Stored dataset items:
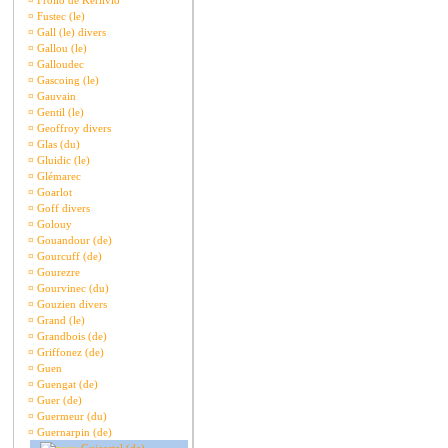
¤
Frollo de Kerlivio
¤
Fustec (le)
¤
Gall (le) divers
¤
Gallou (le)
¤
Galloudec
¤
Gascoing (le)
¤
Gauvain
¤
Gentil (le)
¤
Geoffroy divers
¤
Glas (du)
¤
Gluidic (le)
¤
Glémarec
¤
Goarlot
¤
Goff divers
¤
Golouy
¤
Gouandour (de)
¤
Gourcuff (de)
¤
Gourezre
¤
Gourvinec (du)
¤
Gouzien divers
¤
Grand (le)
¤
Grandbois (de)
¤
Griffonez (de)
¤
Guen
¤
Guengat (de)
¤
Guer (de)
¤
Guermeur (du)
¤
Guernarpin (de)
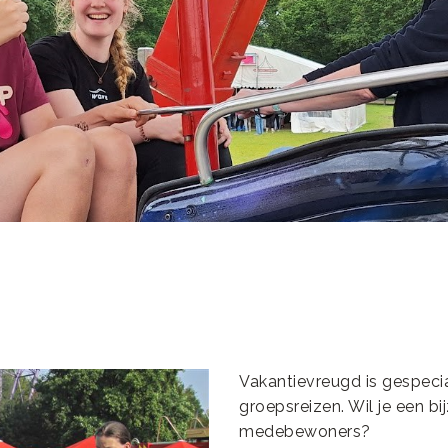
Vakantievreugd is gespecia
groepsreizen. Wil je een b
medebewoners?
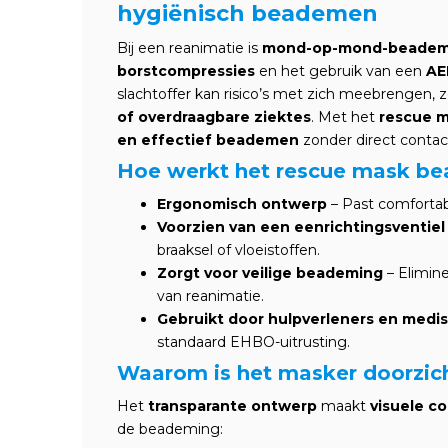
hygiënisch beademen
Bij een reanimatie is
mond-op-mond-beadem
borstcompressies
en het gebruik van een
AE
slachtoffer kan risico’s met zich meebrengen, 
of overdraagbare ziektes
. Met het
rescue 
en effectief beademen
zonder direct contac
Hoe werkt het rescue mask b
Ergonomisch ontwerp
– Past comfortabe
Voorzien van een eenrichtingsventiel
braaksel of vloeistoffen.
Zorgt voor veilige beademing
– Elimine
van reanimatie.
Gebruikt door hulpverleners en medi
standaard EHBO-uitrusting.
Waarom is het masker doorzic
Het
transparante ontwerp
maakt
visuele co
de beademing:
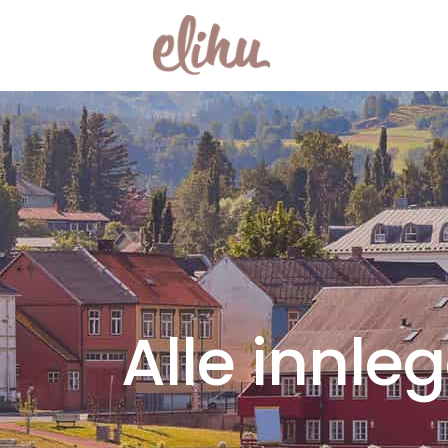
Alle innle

Action item: Print the records verbatim, without pictures.

Final answer:
¤
Frollo de Kerlivio
¤
Fustec (le)
¤
Gall (le) divers
¤
Gallou (le)
¤
Galloudec
¤
Gascoing (le)
¤
Gauvain
¤
Gentil (le)
¤
Geoffroy divers
¤
Glas (du)
¤
Gluidic (le)
¤
Glémarec
¤
Goarlot
¤
Goff divers
¤
Golouy
¤
Gouandour (de)
¤
Gourcuff (de)
¤
Gourezre
¤
Gourvinec (du)
¤
Gouzien divers
¤
Grand (le)
¤
Grandbois (de)
¤
Griffonez (de)
¤
Guen
¤
Guengat (de)
¤
Guer (de)
¤
Guermeur (du)
¤
Guernarpin (de)
Vakantievreugd is gespecia
groepsreizen. Wil je een b
medebewoners?
hygiënisch beademen
Bij een reanimatie is
mond-op-mond-beadem
borstcompressies
en het gebruik van een
AE
slachtoffer kan risico’s met zich meebrengen, 
of overdraagbare ziektes
. Met het
rescue 
en effectief beademen
zonder direct contac
Hoe werkt het rescue mask b
Ergonomisch ontwerp
– Past comfortabe
Voorzien van een eenrichtingsventiel
braaksel of vloeistoffen.
Zorgt voor veilige beademing
– Elimine
van reanimatie.
Gebruikt door hulpverleners en medi
standaard EHBO-uitrusting.
Waarom is het masker doorzic
Het
transparante ontwerp
maakt
visuele co
de beademing:
Alle innle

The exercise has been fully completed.